Load a private dataset with authentication.

>>> spark.read.format("kaggle").options(
...     username="myaccount",
...     key="<token>",
...     handle="myaccount/my-private-dataset",
... ).load("file.csv").show()
Source code in pyspark_datasources/kaggle.py
class KaggleDataSource(DataSource):
    """
    A DataSource for reading Kaggle datasets in Spark.
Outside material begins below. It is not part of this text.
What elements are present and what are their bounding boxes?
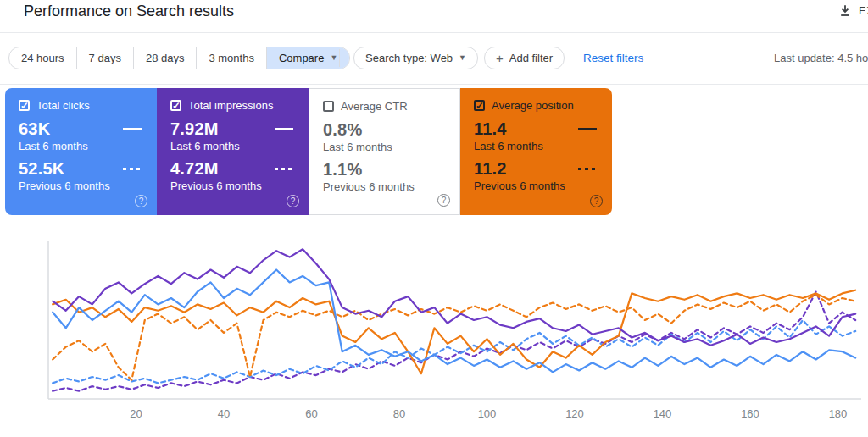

    This data source allows reading datasets from Kaggle directly into Spark DataFrames.

    Name: `kaggle`

    Options
    -------
    - `handle`: The dataset handle on Kaggle, in the form of `{owner_slug}/{dataset_slug}`
        or `{owner_slug}/{dataset_slug}/versions/{version_number}`
    - `path`: The path to a file within the dataset.
    - `username`: The Kaggle username for authentication.
    - `key`: The Kaggle API key for authentication.

    Notes:
    -----
    - The `kagglehub` library is required to use this data source. Make sure it is installed.
    - To read private datasets or datasets that require user authentication, `username` and `key` must be provided.
    - Currently all data is read from a single partition.

    Examples
    --------
    Register the data source.

    >>> from pyspark_datasources import KaggleDataSource
    >>> spark.dataSource.register(KaggleDataSource)

    Load a public dataset from Kaggle.

    >>> spark.read.format("kaggle").options(handle="yasserh/titanic-dataset").load("Titanic-Dataset.csv").select("Name").show()
    +--------------------+
    |                Name|
    +--------------------+
    |Braund, Mr. Owen ...|
    |Cumings, Mrs. Joh...|
    |...                 |
    +--------------------+

    Load a private dataset with authentication.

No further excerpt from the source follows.